Cat anatomy: everything you need to know about the skeletal and muscular system of cats

 Cat anatomy: everything you need to know about the skeletal and muscular system of cats

Tracy Wilkins

What do you know about cat anatomy? Few people are interested in this kind of subject and believe that only biologists or professionals linked to the veterinary field should delve into this topic. If you have a kitten at home, it is very important to understand how its body works, as well as the care that is needed for each part of it - and this is where cat anatomy comes in.Bones and muscles are rarely taken into account at this time, but they also fulfill a fundamental function in the pet's body.

How about understanding a little more about the feline skeleton and its musculature? To help you in this mission, the Paws of the House has gathered the main information on the subject, such as function, number of cat bones and several other curiosities of feline anatomy. Come with us!

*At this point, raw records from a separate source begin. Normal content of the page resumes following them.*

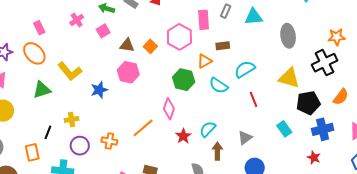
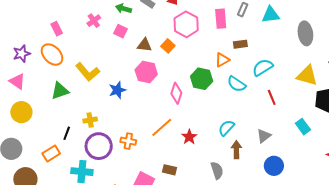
pink square: (103, 31) -> (120, 31), turned -32
pink hexagon: (179, 37) -> (186, 24), moved
pink diamond: (169, 109) -> (176, 93), moved
red star: (183, 136) -> (189, 137), moved
purple circle: (80, 146) -> (99, 146), size x1.4
orange rectangle: (32, 152) -> (51, 154), turned 72

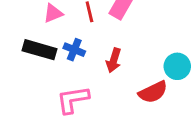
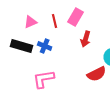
red arrow: (114, 60) -> (86, 39), moved

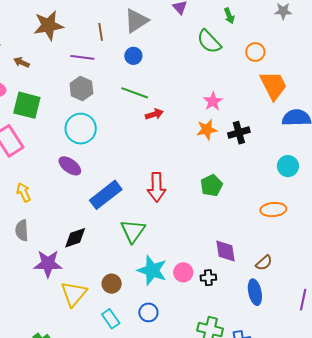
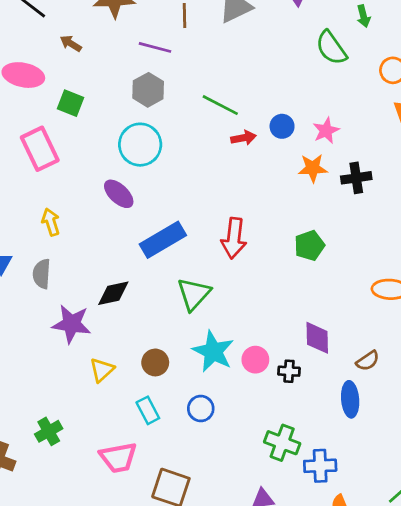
blue circle: (133, 56) -> (282, 126), moved
green square: (27, 105) -> (71, 103), size x0.7
yellow triangle: (74, 294) -> (102, 370), size x0.7

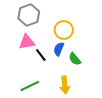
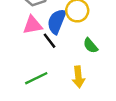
blue semicircle: (59, 49) -> (57, 21), moved, size x1.5

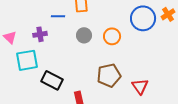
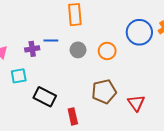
blue line: (58, 16) -> (51, 41), moved
cyan square: (27, 60) -> (19, 76), size x0.7

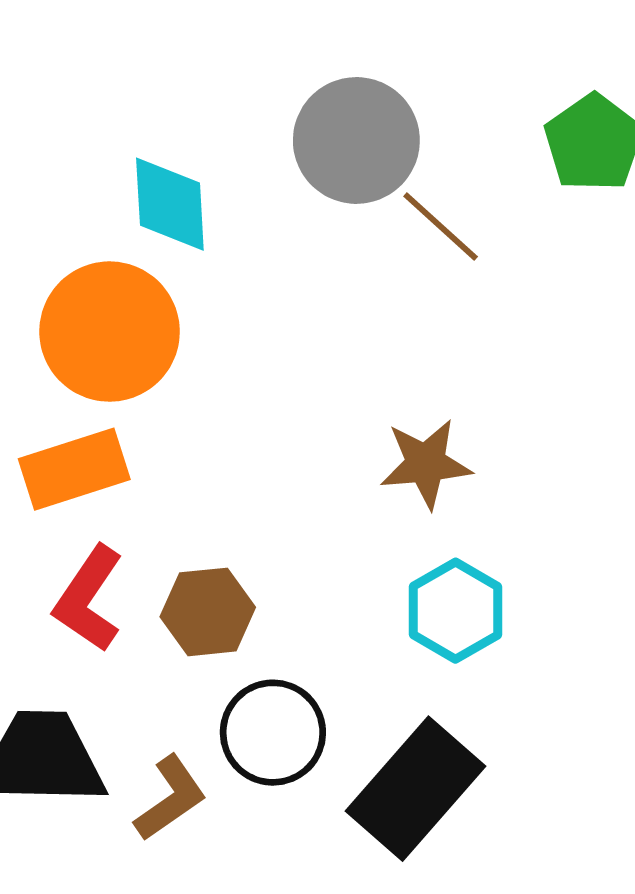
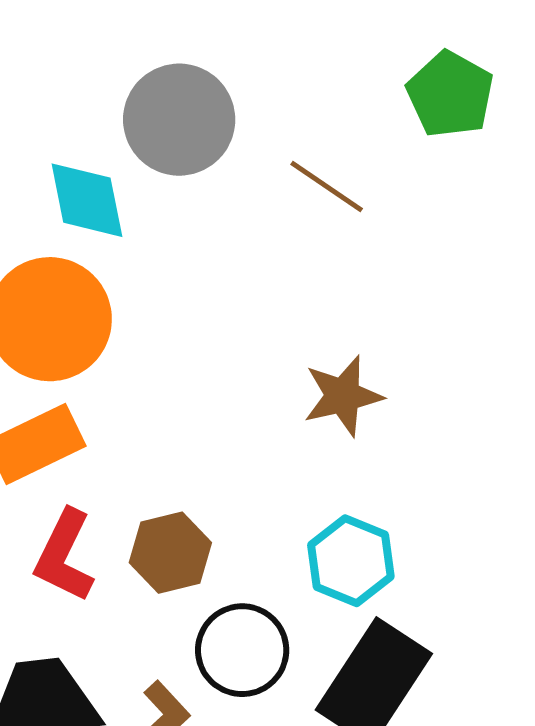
gray circle: (356, 140) -> (179, 120), moved
cyan hexagon: (456, 611) -> (351, 561), moved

Cat anatomy: learn about the main systems of your pet's body

Before delving into the cat's musculature and skeleton, it's good to have a general idea of how it works and what the main systems that make up the feline organism are. So, check out some important information about the functions and characteristics of each part of the cat's body below:

  • Skeletal and muscular system:

The skeletal structure is primarily responsible for supporting the body and also has the function of protecting the internal organs and soft tissues. In addition, it functions as a reserve of mineral salts. The muscular system ensures the cat's movements, promotes body stability, assists in blood flow and body temperature regulation, as well as being part of the filling of the body's body.A curiosity is that the cat's muscles have an incredible capacity for contraction, working in a very spring-like way.

  • Nervous system:

The nervous system of cats is very similar to that of humans, being composed of about 250 million neurons in the cerebral cortex. These connections between nerves and neurons is what coordinates and regulates all body movements, whether voluntary or involuntary. That is, it is the central nervous system, located in the cat's brain, that controls all the sensations and mobility of the cat.Some examples of involuntary movements are breathing, heartbeat and digestive process, while voluntary movements usually happen because of external stimuli, such as sounds and smells.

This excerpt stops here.